Comedian Kevin Hart is out as ABC’s Oscar host due to homophobic tweets made in 2009 and 2011. Hart refused to apologize as a condition for perhaps being allowed to host the annual Hollywood self-celebration, and then posted what seems like a semi-apology.
One of the controversial tweets from 2011 read: “Yo if my son comes home & try’s 2 play with my daughters doll house I’m going 2 break it over his head & say n my voice ‘stop that’s gay’.”
As E Online reported:
In a 2015 profile for Rolling Stone, he once said one of his “biggest fears is my son growing up and being gay.”
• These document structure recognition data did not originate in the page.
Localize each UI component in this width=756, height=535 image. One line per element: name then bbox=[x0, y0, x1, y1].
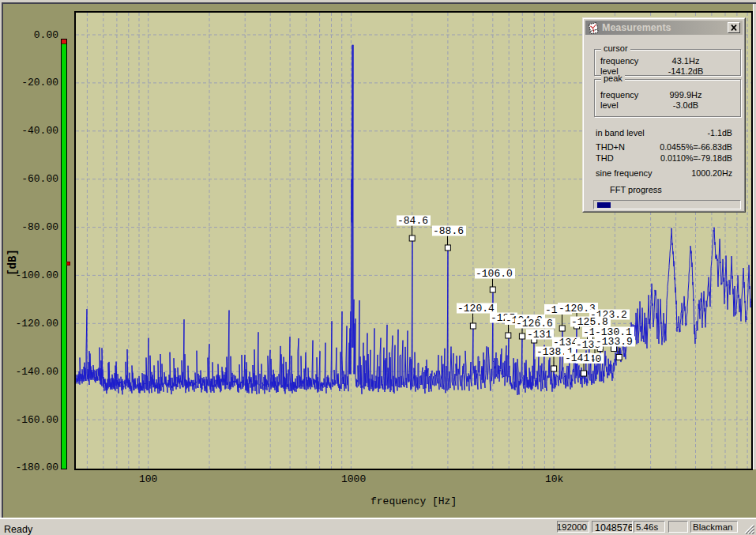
svg-text:-131: -131 bbox=[527, 329, 551, 341]
svg-text:-126.6: -126.6 bbox=[516, 318, 553, 330]
svg-text:-120.4: -120.4 bbox=[457, 303, 495, 315]
svg-text:-133.9: -133.9 bbox=[596, 336, 633, 348]
svg-text:-141: -141 bbox=[565, 352, 589, 364]
svg-text:-88.6: -88.6 bbox=[433, 225, 464, 237]
svg-text:-84.6: -84.6 bbox=[397, 215, 428, 227]
svg-text:-106.0: -106.0 bbox=[476, 268, 513, 280]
“Keep in mind, I’m not homophobic… Be happy. Do what you want to do. But me, as a heterosexual male, if I can prevent my son from being gay, I will,” he previously explained.
Also:
Another Twitter user went to the great lengths of searching every time Kevin used the words “Fag,” “homo” or “gay.” They realized the comedian “seems to have basically stopped tweeting those words after 2011 — i.e. the year his first stand-up movie became a hit.”
As
CNN reported, after withdrawing from the Oscars, Hart posted an Instagram video in which he said:
“Guys, I’m almost 40 years old. … If you don’t believe people change, grow, evolve as they get older, I don’t know what to tell you. If you want to hold people in a position where they always have to justify or explain their past then do you. I’m the wrong guy, man.”
Hart’s statement unleashed further controversy over whether this met the demands of a ritual apology, and the consensus was that it did not.
The tweets from years past were homophobic and hateful, but Hollywood seems to offer a pass for past homophobia to those who are otherwise active social justice warriors and Democrats in good standing. Also, the issue of homophobia being more acute in the African-American community, perhaps especially among black men, is one about which honest discussion is not allowed (in 2008, when the anti-gay-marriage
Prop 8 passed in California, those who pointed out that African-Americans voted overwhelmingly for Obama and for Prop. 8 where
denounced for their racism).
More. Another day, another black guy who has to apologize:
Heisman Trophy winner Kyler Murray apologizes for anti-gay tweets. Is this helping or hurting black support for lesbian and gay equality and inclusion?